Joel Rainey, Mid-Atlantic Baptist Network Team Strategist for Evangelism and Missions emphasized that his commitment to the exclusivity of the Christian Gospel is unmoved, but that faith is shared in the context of friendship and friendships are built on understanding, trust, and clear communication.
“We come from different and very distinct faith traditions, and we recognize and respect the deep differences that exist between us. We will not pretend that we are “all the same” where our religious faiths are concerned,” said Joel Rainey.

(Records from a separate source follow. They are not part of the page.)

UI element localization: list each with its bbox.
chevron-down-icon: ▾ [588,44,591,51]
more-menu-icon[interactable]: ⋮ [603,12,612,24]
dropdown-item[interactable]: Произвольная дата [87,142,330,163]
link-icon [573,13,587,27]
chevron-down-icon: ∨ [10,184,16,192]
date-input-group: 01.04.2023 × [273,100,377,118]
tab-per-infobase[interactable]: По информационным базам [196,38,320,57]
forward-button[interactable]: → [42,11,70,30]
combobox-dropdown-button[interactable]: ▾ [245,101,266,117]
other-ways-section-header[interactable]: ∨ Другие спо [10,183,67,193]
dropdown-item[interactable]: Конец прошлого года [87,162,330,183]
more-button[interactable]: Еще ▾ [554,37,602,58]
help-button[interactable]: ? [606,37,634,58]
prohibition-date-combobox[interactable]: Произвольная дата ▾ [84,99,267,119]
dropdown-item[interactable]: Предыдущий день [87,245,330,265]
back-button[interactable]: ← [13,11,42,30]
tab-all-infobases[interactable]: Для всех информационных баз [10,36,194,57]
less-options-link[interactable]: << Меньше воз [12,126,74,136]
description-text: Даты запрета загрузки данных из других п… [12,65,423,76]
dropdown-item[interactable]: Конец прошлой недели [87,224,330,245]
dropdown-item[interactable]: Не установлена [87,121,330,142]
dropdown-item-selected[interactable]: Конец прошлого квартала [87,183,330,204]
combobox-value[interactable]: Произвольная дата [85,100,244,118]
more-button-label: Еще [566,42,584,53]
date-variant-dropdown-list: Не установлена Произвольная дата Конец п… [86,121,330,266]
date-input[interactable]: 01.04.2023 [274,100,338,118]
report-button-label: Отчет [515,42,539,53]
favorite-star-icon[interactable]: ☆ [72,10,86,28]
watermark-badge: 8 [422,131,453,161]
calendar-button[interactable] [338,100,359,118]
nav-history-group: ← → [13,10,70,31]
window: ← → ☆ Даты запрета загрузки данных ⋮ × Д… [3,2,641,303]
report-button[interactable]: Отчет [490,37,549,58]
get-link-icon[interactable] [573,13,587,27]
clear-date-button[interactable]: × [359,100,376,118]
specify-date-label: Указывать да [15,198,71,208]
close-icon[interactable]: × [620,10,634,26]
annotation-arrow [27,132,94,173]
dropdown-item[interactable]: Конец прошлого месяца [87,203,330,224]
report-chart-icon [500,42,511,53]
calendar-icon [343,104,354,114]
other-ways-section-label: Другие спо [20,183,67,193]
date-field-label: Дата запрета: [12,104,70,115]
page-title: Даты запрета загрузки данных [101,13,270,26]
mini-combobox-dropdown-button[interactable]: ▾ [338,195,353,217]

Suhail Kahn, a senior fellow for Christian-Muslim differences agreed with Rainey. Kahn said there are some irreconcilable differences between Islam and Christianity and those have to be acknowledged. But there is still room for discussion and education. Kahn led a break-out session on religious liberty.
Bilal Anyaya, imam at the Ezher Mosque, and program director of the Institute of Islamic-Turkish Studies in Fairfax, Virginia, said he was pleased to be at the summit to participate and personally learn. “And in these days of polarization that is taking place, it is important to come together,” Anyaya said.
Larry Steen, senior pastor of Westminster Baptist Church, said the summit was very helpful. “I don’t have that many opportunities in Westminster to get to know too many Muslims.”
As Christians, we want to love our neighbors, serve and share Christ, not just the message, but in our behavior. We can’t accomplish that if we don’t know our neighbors,” said Keith Corrick, pastor of Gethsemane Baptist Church.